On the other hand, these offers and programs create their own additional complexities to the pricing maze.

Additional rules are designed to encourage flyers to book in advance, to fly on particular days of the week or at unpopular times, to include a weekend overnight stay, take along a companion or use less congested airports. Also, many airlines offer incentives to passengers who make their own bookings on the Internet. The savvy traveler who can stay awake long enough to make an Internet booking after midnight will occasionally come across so-called “Internet specials,” super cheap deals that disappear when the rest of the nation wakes up and starts booking their airline travel. But sometimes (although the airlines are loathe to admit this) there are special offers that never appear on the Internet and can only be discovered by talking direct to a company salesperson. The truth is that it does not always pay to go online.

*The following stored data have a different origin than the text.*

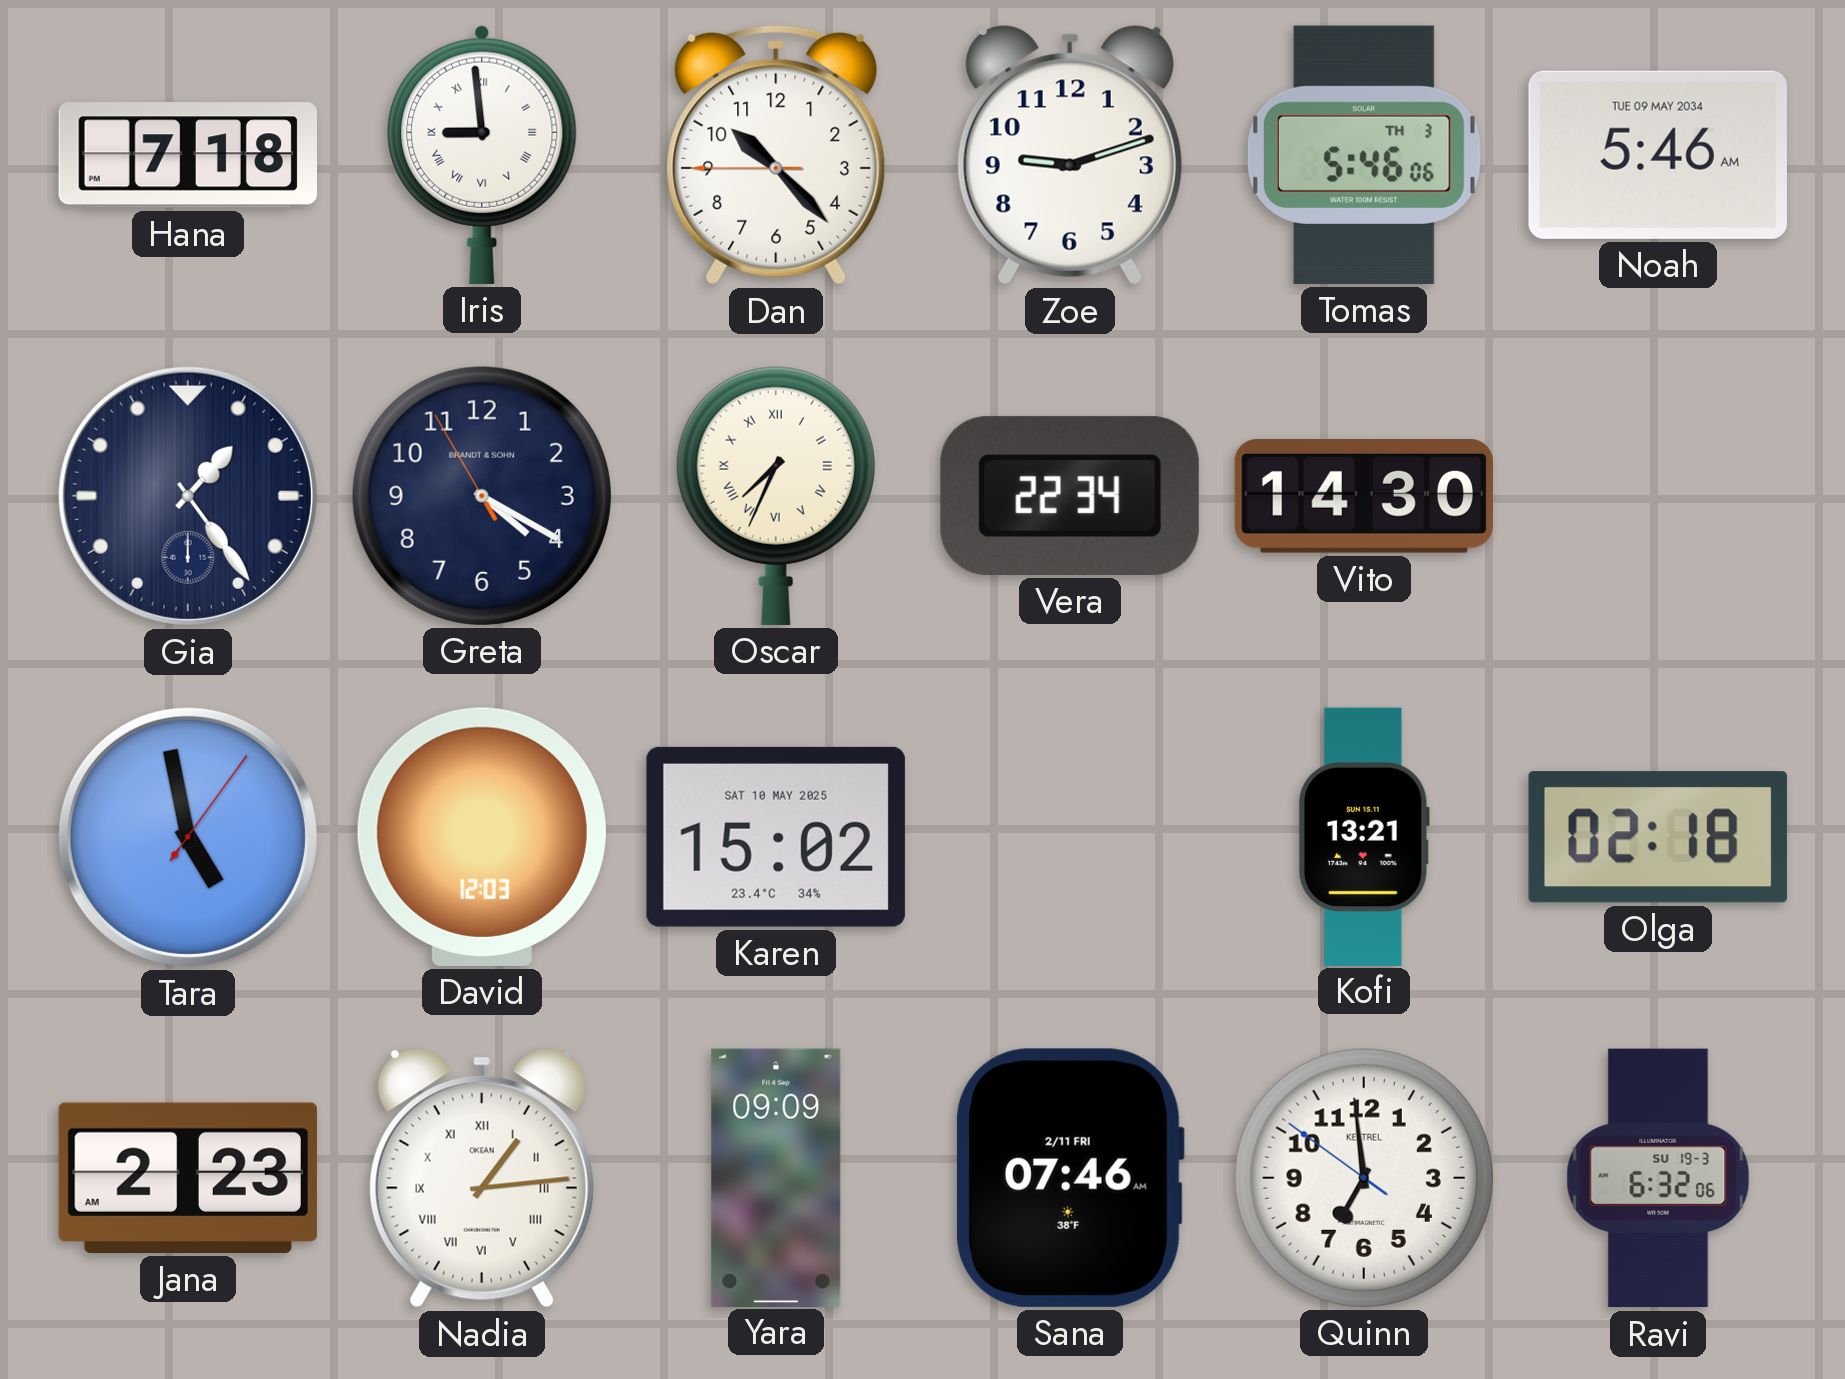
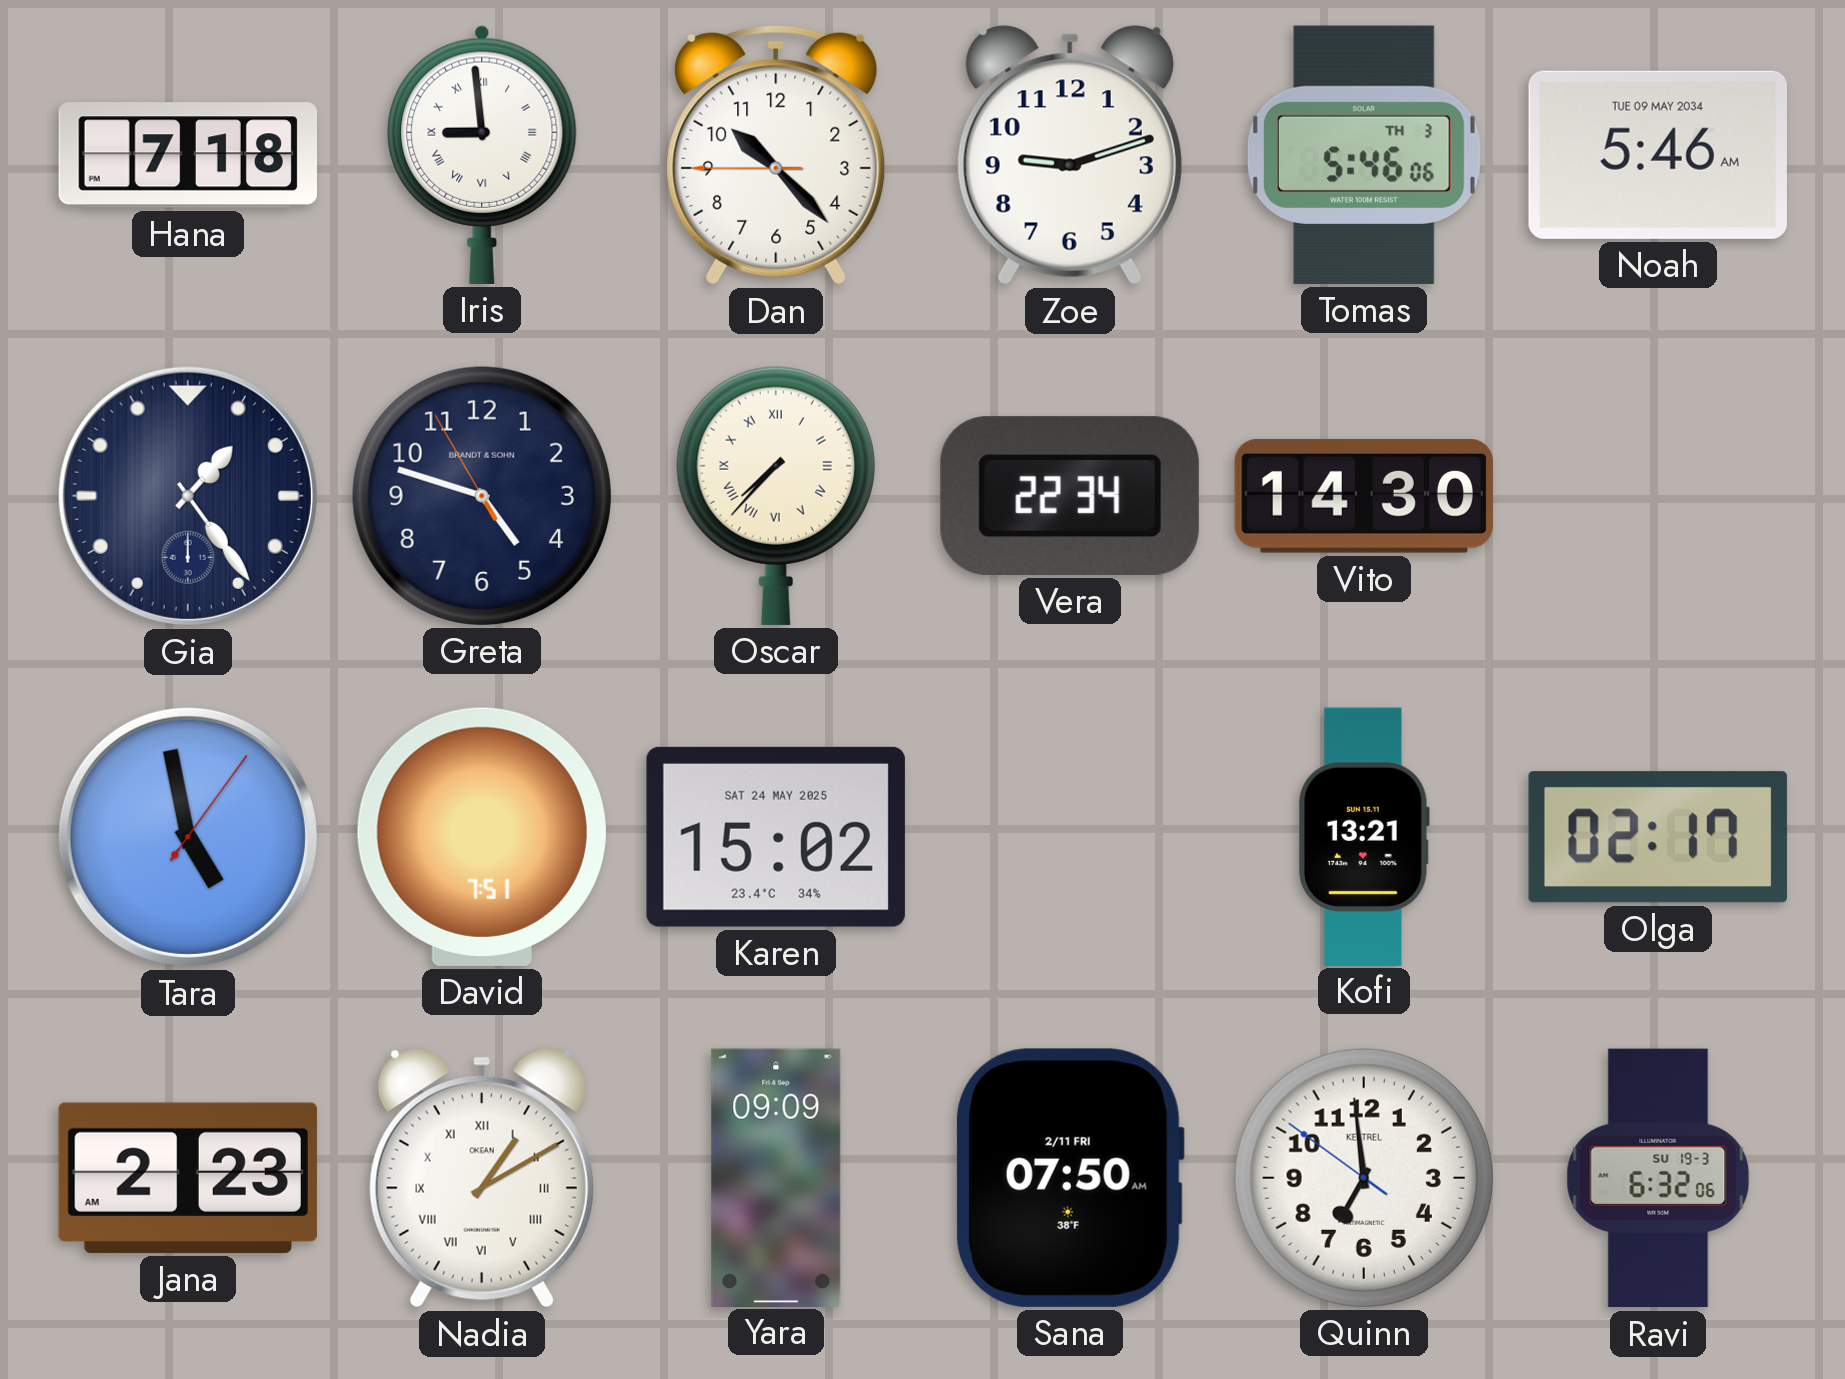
Greta: 4:19 -> 4:47
Oscar: 7:34 -> 7:37
David: 12:03 -> 7:51
Karen date: SAT 10 MAY 2025 -> SAT 24 MAY 2025
Olga: 02:18 -> 02:17
Nadia: 1:14 -> 1:10
Sana: 07:46 -> 07:50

Further complexity arises from the sale of blocks of seats by the airlines to third parties, often called “bucket shops”, who then sell them at discount prices (or consolidated fares).

The result is a ticket pricing system that has grown increasingly varied over the years, to the point where on some flights no two passengers will have paid the same price and where it may be cheaper to fly from Jeddah to London via Bahrain or from London to New York via Paris than take the direct flight.

Faced with all this confusion, with computers constantly monitoring sales and adjusting fares as often as ten times a day, the only practical option for the fare conscious air traveler is to use a Web service to try to locate the best deal. A number of such services have sprung up in recent years, among them Expedia, Travelocity and CheapTickets. These services trawl the Web looking for the cheapest fare for any given destination and dates of travel.

“Airline pricing has grown so complex that it is now practically impossible to design an algorithm that will find the cheapest fare,” says Abdul Aziz Marzouki, a local businessman. “The problem of finding the cheapest airfare between two given locations is actually unsolvable.”